Review: ‘Black Twitter’ Looks at Who Gave the Platform Its Voice


Hashtagging was a method, “Black Twitter” argues, that Black customers formed Twitter’s vernacular. Another was by memes, which allowed a layered visible vocabulary for temper, irony, emotion and angle. Black folks, the documentary argues, had been pioneers of memes-as-language and sometimes the faces of it: Michael Jackson munching popcorn (to convey excited spectatorship), James Harden eye-rolling away from an interviewer (wry dismissal), Donald Glover strolling right into a burning room (stunned horror) and naturally, the Pietà of memes, Crying Jordan.

Like any social platform, Twitter is folks; its historical past is human historical past. So “Black Twitter” doubles as a social historical past of America from the start of the Obama period to the aftermath (and resumption?) of the Trump period, an arc of hope to disillusionment to acrimony. It begins nostalgically, with the election of the primary Black president (who was additionally an early Twitter adopter) and reminiscences of over-the-top on-line beefs and “Scandal” watch events.

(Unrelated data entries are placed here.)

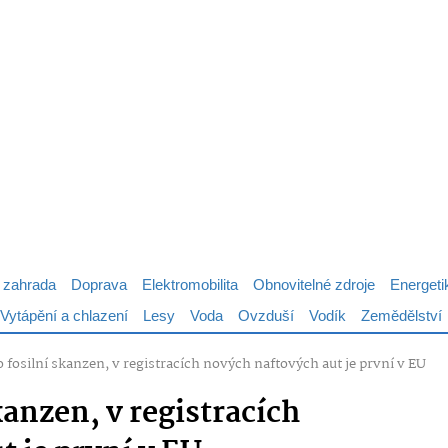
 zahrada
Doprava
Elektromobilita
Obnovitelné zdroje
Energeti
Vytápění a chlazení
Lesy
Voda
Ovzduší
Vodík
Zemědělství
 fosilní skanzen, v registracích nových naftových aut je první v EU
kanzen, v registracích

With the killings of Trayvon Martin and Michael Brown, Black Twitter served as a crowdsourced info community and protest discussion board. The hashtag #IfTheyGunnedMeDown invited Black customers to submit pairs of photographs of themselves, grimly satirizing the tendency of media retailers to decide on essentially the most menacing photos of Black folks shot by the police.

The remainder of “Black Twitter” is (current) historical past: the component of racial backlash round Donald J. Trump’s election; Black Lives Matter and the George Floyd protests; the pandemic; BBQ Becky and Permit Patty and the Jan. 6 attackers on the Capitol. Eventually, Elon Musk buys the platform, reinstates banned accounts and presides over a poisonous spill of hate speech. (Most just lately Musk restored the account of the white supremacist Nick Fuentes.)

Seen hopefully, the story of “Black Twitter” is that of the irrepressibility of a tradition’s expression. Seen extra gloomily, it’s a reminder of the tremendous line between a public discussion board offering a voice for the much less highly effective and its getting used as a cudgel towards them.

If there’s an optimistic takeaway from this quick, impressionistic historical past, it’s that Black Twitter can be a phenomenon that preceded Twitter — as seen in Black customers’ earlier embrace of retailers like Myspace — and that it’s going to persist elsewhere if it involves that. (Already, the documentary says, its vitality is in some methods shifting to video platforms like TikTok.)

“Black Twitter: A People’s History” doesn’t have grand predictions about what comes subsequent. But it’s an engagingly particular snapshot of the Twitter period and the social interval it overlapped with: a time that was severe even when it was foolish, that was enjoyable till it wasn’t.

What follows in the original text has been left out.